Why last year's narrower wage gap was a step back

Headline statistics are a warped reflection of pandemic’s outsized impact on women, says economic expert

Why last year's narrower wage gap was a step back

In 2020, the wage gap between Canadian men and women working in the private sector was 16.9%, narrower than the 18.7% in 2019. But according to one economic expert, that shrinking divergence between genders is no reason to celebrate – in fact, the opposite is arguably true.

In a note published by the C.D. Howe Institute, Tammy Schirle, professor of Economics at Wilfrid Laurier University, described how she revisited a 2019 regression analysis comparing full-time working women’s hourly wages to that of their male counterparts using data from last year.

“The (unadjusted) wage gap appeared to decrease, by 1.8 percentage points,” she said. “However, we have to account for what underlies the changes in the average wage.”

Schirle explained that, throughout the pandemic, job losses were not distributed evenly across Canada’s labour force.

Overall, the workers with the least bargaining power – women, young workers, and low-wage employees – were hit hardest during the pandemic. That meant across the 2020 labour market in Canada, the higher layoff rates among the lowest-wage workers led to the illusion of rising average wages overall, she said.

“Because more low-wage women experienced job loss than low-wage men, women’s average wage rose more than for men, and the gender wage gap appeared to narrow,” Schirle said.

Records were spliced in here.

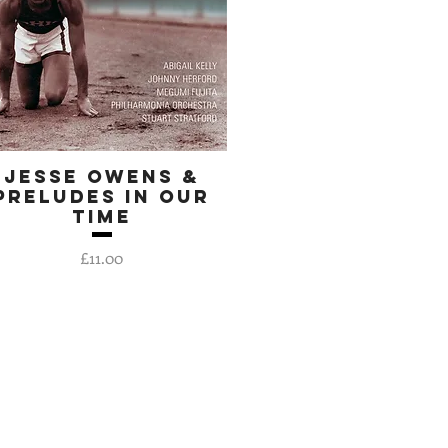
Jesse Owens &
Quick View
Preludes In Our
Time
Price
£11.00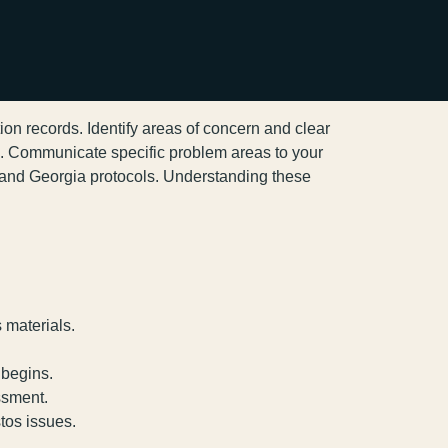
ion records. Identify areas of concern and clear
s. Communicate specific problem areas to your
 and Georgia protocols. Understanding these
 materials.
 begins.
ssment.
tos issues.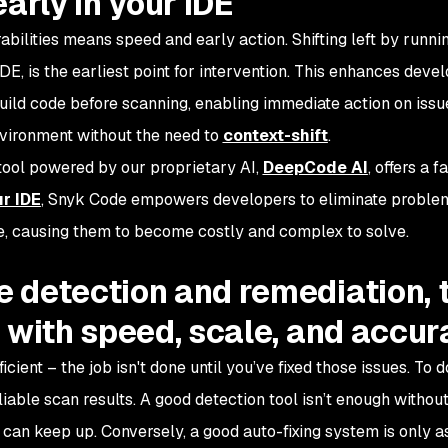
arly in your IDE
bilities means speed and early action. Shifting left by runni
IDE, is the earliest point for intervention. This enhances dev
build code before scanning, enabling immediate action on issu
vironment without the need to
context-shift
.
 tool powered by our proprietary AI,
DeepCode AI
, offers a f
ur IDE
, Snyk Code empowers developers to eliminate proble
ine, causing them to become costly and complex to solve.
 detection and remediation, 
 with speed, scale, and accu
icient – the job isn't done until you’ve fixed those issues. To d
eliable scan results. A good detection tool isn’t enough without
can keep up. Conversely, a good auto-fixing system is only a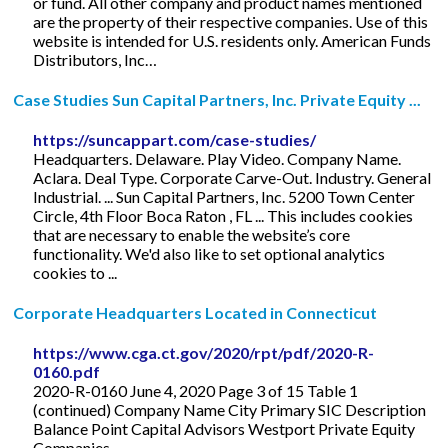
or fund. All other company and product names mentioned
are the property of their respective companies. Use of this
website is intended for U.S. residents only. American Funds
Distributors, Inc…
Case Studies Sun Capital Partners, Inc. Private Equity ...
https://suncappart.com/case-studies/
Headquarters. Delaware. Play Video. Company Name.
Aclara. Deal Type. Corporate Carve-Out. Industry. General
Industrial. ... Sun Capital Partners, Inc. 5200 Town Center
Circle, 4th Floor Boca Raton , FL ... This includes cookies
that are necessary to enable the website’s core
functionality. We'd also like to set optional analytics
cookies to ...
Corporate Headquarters Located in Connecticut
https://www.cga.ct.gov/2020/rpt/pdf/2020-R-
0160.pdf
2020-R-0160 June 4, 2020 Page 3 of 15 Table 1
(continued) Company Name City Primary SIC Description
Balance Point Capital Advisors Westport Private Equity
Companies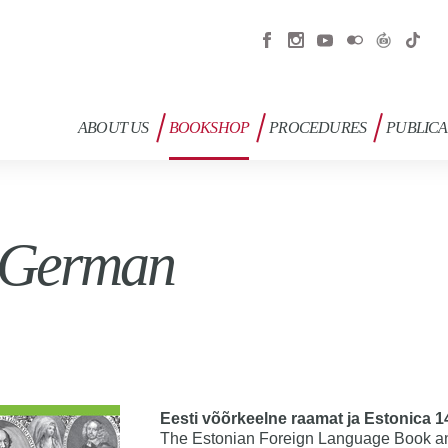
ABOUT US
BOOKSHOP
PROCEDURES
PUBLICA
 German
Eesti võõrkeelne raamat ja Estonica 
The Estonian Foreign Language Book an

To account for the different pandemic experiences of men and women, she calculated 2020 adjusted gender wage gaps that considered gender differences in demographic characteristics such as age and education. She also took into account the differences in job characteristics between men and women as a whole, which would help explain the distribution of men’s and women’s jobs across industries and occupations each year.

“Once adjusted, so that the gender wage gap better represents a more apples-to-apples comparison between men’s and women’s wages, we see no change in the wage gap between 2019 and 2020,” Schirle said. “Apart from a reminder of the wage gaps that persist between men and women, this is also a reminder that the measures we often use to characterize our labour markets must be used with caution.”